High-bandwidth memory has been around for about a decade, and throughout its its continued development it has steadily increased in speed, starting at a data transfer rate from 1 GT/s (the original HBM) and reaching upwards of 9 GT/s with the forthcoming HBM3E. This has made for an impressive jump in bandwidth in less than 10 years, making HBM an important cornerstone for whole new classes of HPC accelerators that have since hit the market. But it’s also a pace that’s getting harder to sustain as memory transfer rates increase, especially as the underlying physics of DRAM cells have not changed. As a result, for HBM4 the major memory manufacturers behind the spec are planning on making a more substantial change to the high-bandwidth memory technology, starting with an even wider 2048-bit memory interface.
Designed as a wide-but-slow memory technology that utilizes an ultra-wide interface running at a relatively modest clockspeed, HBM’s current 1024-bit memory interface has been a defining characteristic of the technology. Meanwhile its modest clockspeeds have become increasingly less modest in order to keep improving memory bandwidth. This has worked thus far, but as clockspeeds increase, the highly parallel memory is risking running into the same signal integrity and energy efficiency issues that challenge GDDR and other highly serial memory technologies.
Consequently, for the next generation of the technology, organizers are looking at going wider once more, expanding the width of the HBM memory interface even further to 2048-bits. And, equally as important for multiple technical reasons, they intend to do this without increasing the footprint of HBM memory stacks, essentially doubling the interconnection density for the next-generation HBM memory. The net result would be a memory technology with an even wider memory bus than HBM today, giving memory and device vendors room to further improve bandwidth without further increasing clock speeds.
As planned, this would make HBM4 a major technical leap forward on multiple levels. On the DRAM stacking side of matters, a 2048-bit memory interface is going to require a significant increase in the number of through-silicon vias routed through a memory stack. Meanwhile the external chip interface will require shrinking the bump pitch to well below 55 um, all the while increasing the total number of micro bumps significantly from the current count of (around) 3982 bumps for HBM3.
Adding some additional complexity to the technology, memory makers have indicated that they are also going to stack up to 16 memory dies in one module; so-called 16-Hi stacking. (HBM3 technically supports 16-Hi stacks as well, but so far no manufacturer is actually using it) This will allow memory vendors to significantly increase the capacity of their HBM stacks, but it brings new complexity in wiring up an even larger number of DRAM dies without defects, and then keeping the resulting HBM stack suitably and consistently short.
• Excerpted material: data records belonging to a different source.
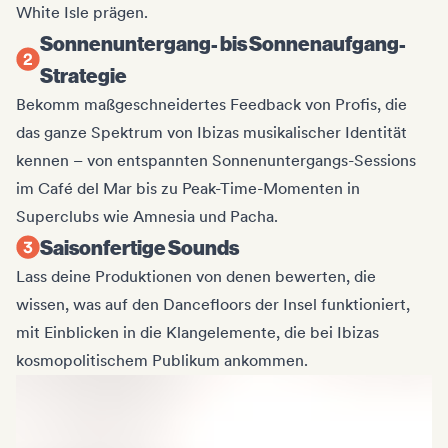
White Isle prägen.
Sonnenuntergang- bis Sonnenaufgang-
Strategie
Bekomm maßgeschneidertes Feedback von Profis, die
das ganze Spektrum von Ibizas musikalischer Identität
kennen – von entspannten Sonnenuntergangs-Sessions
im Café del Mar bis zu Peak-Time-Momenten in
Superclubs wie Amnesia und Pacha.
Saisonfertige Sounds
Lass deine Produktionen von denen bewerten, die
wissen, was auf den Dancefloors der Insel funktioniert,
mit Einblicken in die Klangelemente, die bei Ibizas
kosmopolitischem Publikum ankommen.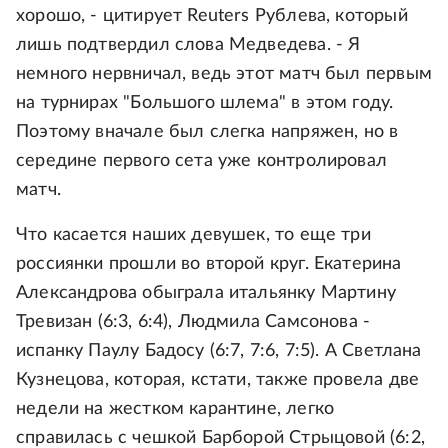
хорошо, - цитирует Reuters Рублева, который
лишь подтвердил слова Медведева. - Я
немного нервничал, ведь этот матч был первым
на турнирах "Большого шлема" в этом году.
Поэтому вначале был слегка напряжен, но в
середине первого сета уже контролировал
матч.
Что касается наших девушек, то еще три
россиянки прошли во второй круг. Екатерина
Александрова обыграла итальянку Мартину
Тревизан (6:3, 6:4), Людмила Самсонова -
испанку Паулу Бадосу (6:7, 7:6, 7:5). А Светлана
Кузнецова, которая, кстати, также провела две
недели на жестком карантине, легко
справилась с чешкой Барборой Стрыцовой (6:2,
All of this, in turn will require even closer collaboration between chip makers, memory makers, and chip packaging firms in order to make everything come together smoothly.
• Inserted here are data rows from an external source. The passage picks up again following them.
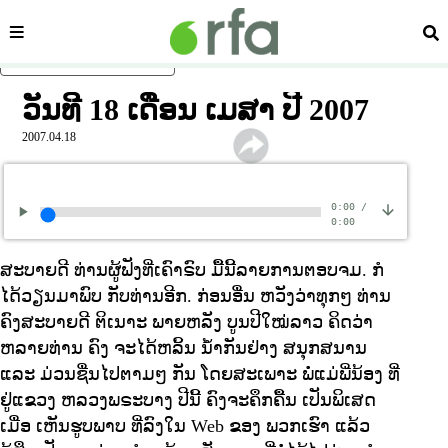
ໝວດ
ຄົ້
ຂ້າມໄປຍັງເນື້ອຫາຫຼັກ
ວັນທີ 18 ເດືອນ ເມສາ ປີ 2007
2007.04.18
0:00
/
0:00
ສະບາຍດີ ທ່ານຜູ້ຟັງທີ່ເຄົາຣົບ ມື້ນີ້ລາຍການຕອບຈມ. ກໍ
ໄດ້ວຽນມາພົບ ກັບທ່ານອີກ. ກ່ອນອື່ນ ຫວັງວ່າທຸກໆ ທ່ານ
ຄົງສະບາຍດີ ຕິເນາະ ພາຍຫລັງ ບູນປີໃໝ່ລາວ ຄິດວ່າ
ຫລາຍທ່ານ ຄົງ ຈະໄດ້ຫລິ້ນ ນ້ຳກັນຢ່າງ ສນຸກສນານ
ແລະ ມ່ວນຊື່ນໄປຕາມໆ ກັນ ໂດຍສະເພາະ ພໍ່ແມ່ພີ່ນ້ອງ ທີ່
ຢູ່ແຂວງ ຫລວງພຣະບາງ ປີນີ້ ຄົງຈະຄຶກຄື້ນ ເປັນພິເສດ
ເມື່ອ ເຫັນຮູບພາບ ທີ່ລົງໃນ Web ຂອງ ພວກເຮົາ ແລ້ວ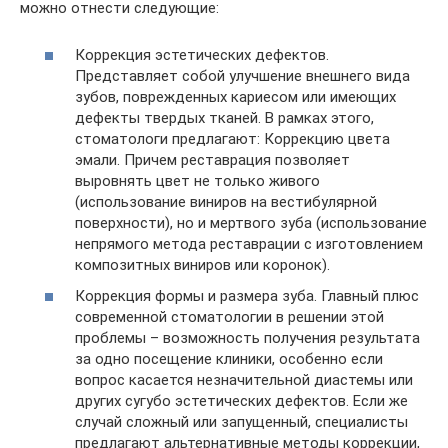
можно отнести следующие:
Коррекция эстетических дефектов.
Представляет собой улучшение внешнего вида
зубов, поврежденных кариесом или имеющих
дефекты твердых тканей. В рамках этого,
стоматологи предлагают: Коррекцию цвета
эмали. Причем реставрация позволяет
выровнять цвет не только живого
(использование виниров на вестибулярной
поверхности), но и мертвого зуба (использование
непрямого метода реставрации с изготовлением
композитных виниров или коронок).
Коррекция формы и размера зуба. Главный плюс
современной стоматологии в решении этой
проблемы – возможность получения результата
за одно посещение клиники, особенно если
вопрос касается незначительной диастемы или
других сугубо эстетических дефектов. Если же
случай сложный или запущенный, специалисты
предлагают альтернативные методы коррекции,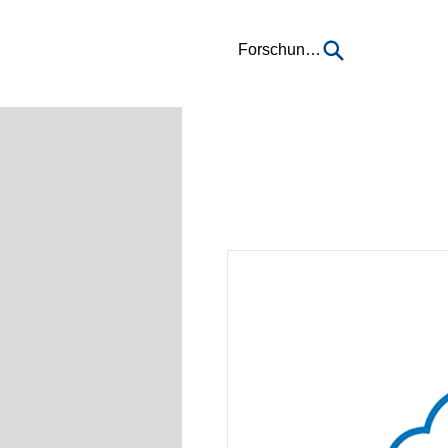
Forschung...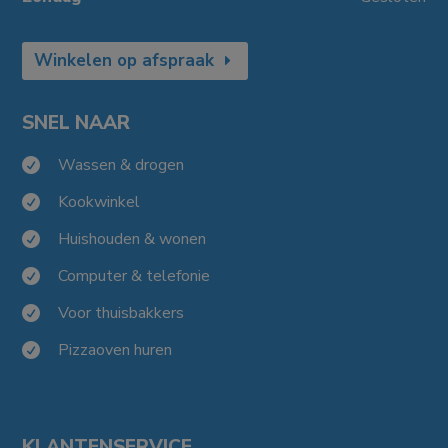
Winkelen op afspraak
SNEL NAAR
Wassen & drogen

Kookwinkel

Huishouden & wonen

Computer & telefonie

Voor thuisbakkers

Pizzaoven huren

KLANTENSERVICE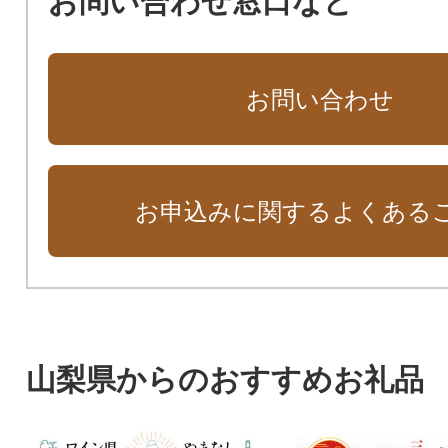
お問い合わせ窓口など
お問い合わせ
お申込みに関するよくある
山梨県からのおすすめお礼品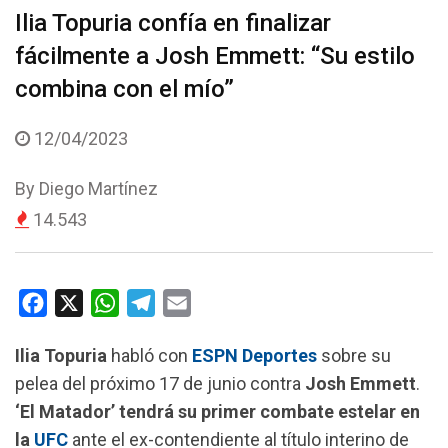
Ilia Topuria confía en finalizar
fácilmente a Josh Emmett: “Su estilo
combina con el mío”
12/04/2023
By
Diego Martínez
14.543
F
X
W
T
E
a
h
e
m
Ilia Topuria
habló con
ESPN Deportes
sobre su
c
a
l
a
pelea del próximo 17 de junio contra
Josh Emmett
.
e
t
e
i
‘El Matador’ tendrá su primer combate estelar en
b
s
g
l
la
UFC
ante el ex-contendiente al título interino de
o
A
r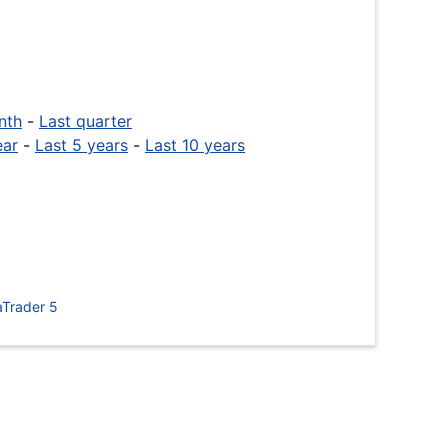
nth
-
Last quarter
ear
-
Last 5 years
-
Last 10 years
Trader 5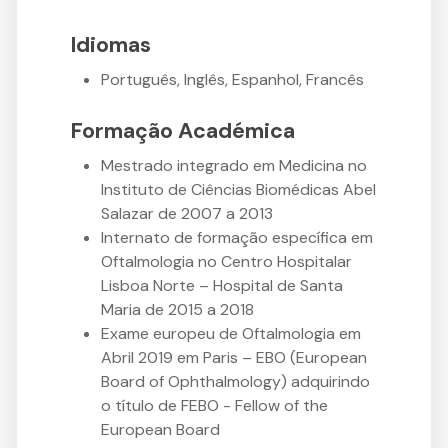
Idiomas
Português, Inglês, Espanhol, Francês
Formação Académica
Mestrado integrado em Medicina no
Instituto de Ciências Biomédicas Abel
Salazar de 2007 a 2013
Internato de formação específica em
Oftalmologia no Centro Hospitalar
Lisboa Norte – Hospital de Santa
Maria de 2015 a 2018
Exame europeu de Oftalmologia em
Abril 2019 em Paris – EBO (European
Board of Ophthalmology) adquirindo
o título de FEBO - Fellow of the
European Board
Speaking at TSMC’s OIP 2023 conference in Amsterdam, Dan Kochpatcharin, TSMC’s Head of Design Infrastructure Management had this to say: “Because instead of doubling the speed, they doubled the [interface] pins [with HBM4]. That is why we are pushing to make sure that we work with all three partners to qualify their HBM4 [with our advanced packaging methods] and also make sure that either RDL or interposer or whatever in between can support the layout and the speed [of HBM4]. So, [we work with] Samsung, SK Hynix, and Micron.”
Since system-in-package (SiP) designs are getting larger, and the number of HBM stacks supported by advanced chip packages is increasing (e.g. 6x reticle size interposers and chips with 12 HBM stacks on-package), chip packages are getting more complex. To ensure that everything continues to work together, TSMC is pushing chip and memory designers to embrace Design Technology Co-Optimization (DTCO). This being a big part of the reason why the world’s largest foundry recently organized 3DFabric Memory Alliance, a program designed to enable close collaboration between DRAM makers and TSMC in a bid to enable next-generation solutions that will pack huge amounts of logic transistors and advanced memory.
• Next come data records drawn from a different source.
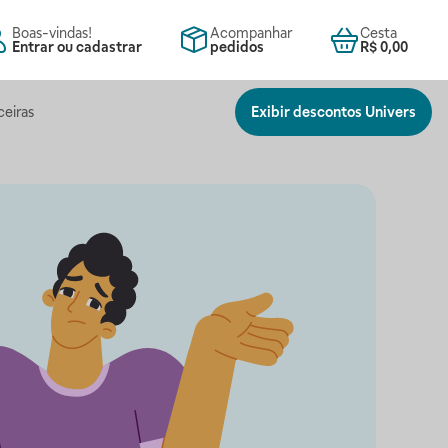
Boas-vindas!
Acompanhar
Cesta
Entrar ou cadastrar
pedidos
R$ 0,00
ceiras
Exibir descontos Univers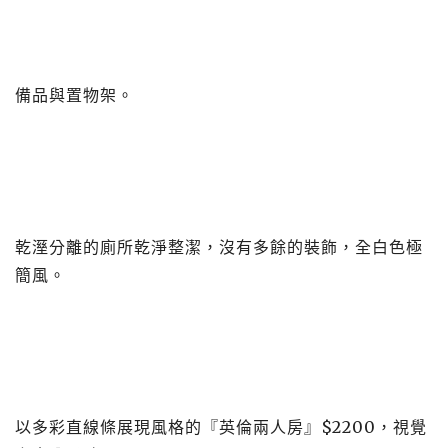
備品與置物架。
乾溼分離的廁所乾淨整潔，沒有多餘的裝飾，全白色極
簡風。
以多彩直線條展現風格的『英倫兩人房』$2200，視覺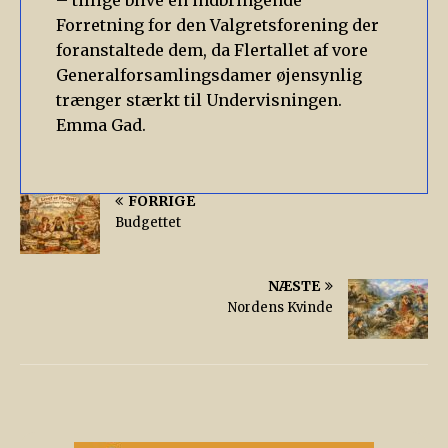
– tillige blive en indbringende
Forretning for den Valgretsforening der
foranstaltede dem, da Flertallet af vore
Generalforsamlingsdamer øjensynlig
trænger stærkt til Undervisningen.
Emma Gad.
FORRIGE
Budgettet
NÆSTE
Nordens Kvinde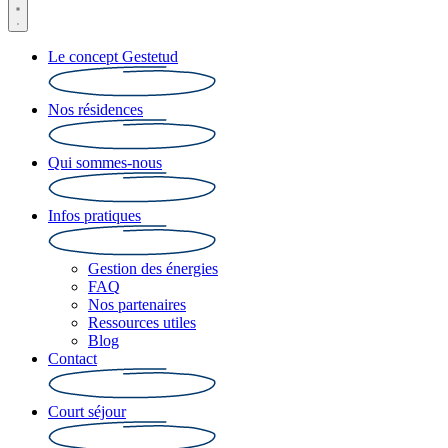
Le concept Gestetud
Nos résidences
Qui sommes-nous
Infos pratiques
Gestion des énergies
FAQ
Nos partenaires
Ressources utiles
Blog
Contact
Court séjour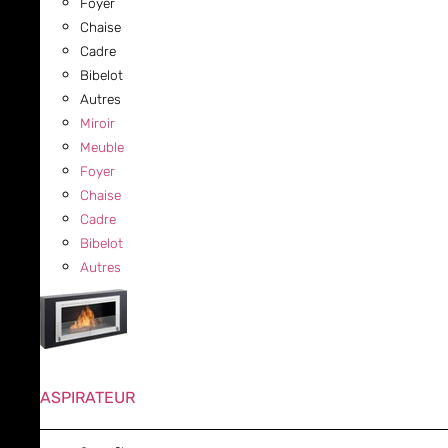
Foyer
Chaise
Cadre
Bibelot
Autres
Miroir
Meuble
Foyer
Chaise
Cadre
Bibelot
Autres
ASPIRATEUR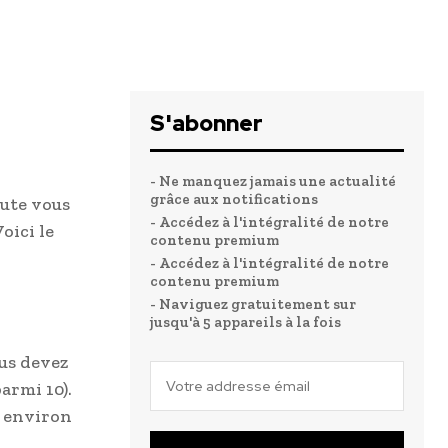
S'abonner
- Ne manquez jamais une actualité
grâce aux notifications
oute vous
- Accédez à l'intégralité de notre
oici le
contenu premium
- Accédez à l'intégralité de notre
contenu premium
- Naviguez gratuitement sur
jusqu'à 5 appareils à la fois
ous devez
armi 10).
r environ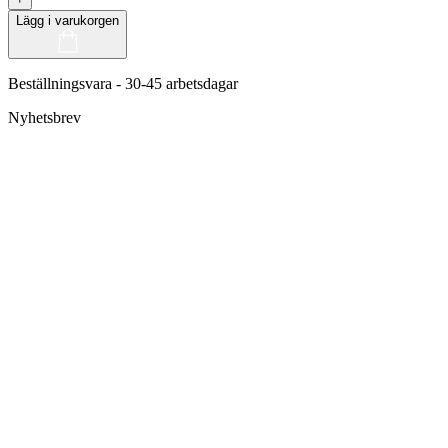
Lägg i varukorgen
Beställningsvara - 30-45 arbetsdagar
Nyhetsbrev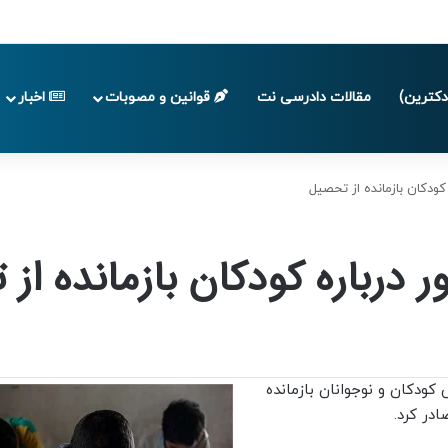
 تا پایان تابستان 1405
کترین)
مقالات دادرسی نت
قوانین و مصوبات
اخبار
ودکان بازمانده از تحصیل
درباره کودکان بازمانده از
کودکان و نوجوانان بازمانده
در کرد.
Among other things, TSMC’s 3DFabric Memory Alliance is currently working on ensuring that HBM3E/HBM3 Gen2 memory works with CoWoS packaging, 12-Hi HBM3/HBM3E packages are compatible with advanced packages, UCIe for HBM PHY, and buffer-less HBM (a technology spearheaded by Samsung).
Overall, TSMC’s comments last week give us our best look yet at the next generation of high-bandwidth memory. Still, additional technical details about HBM4 remain rather scarce for the moment. Micron said earlier this year that ‘HBMNext’ memory set to arrive around 2026 will offer capacities between 36 GB and 64 GB per stack and peak bandwidth of 2 TB/s per stack or higher. All of which indicates that memory makers won’t be backing off on memory interface clockspeeds for HBM4, even with the move to a wider memory bus.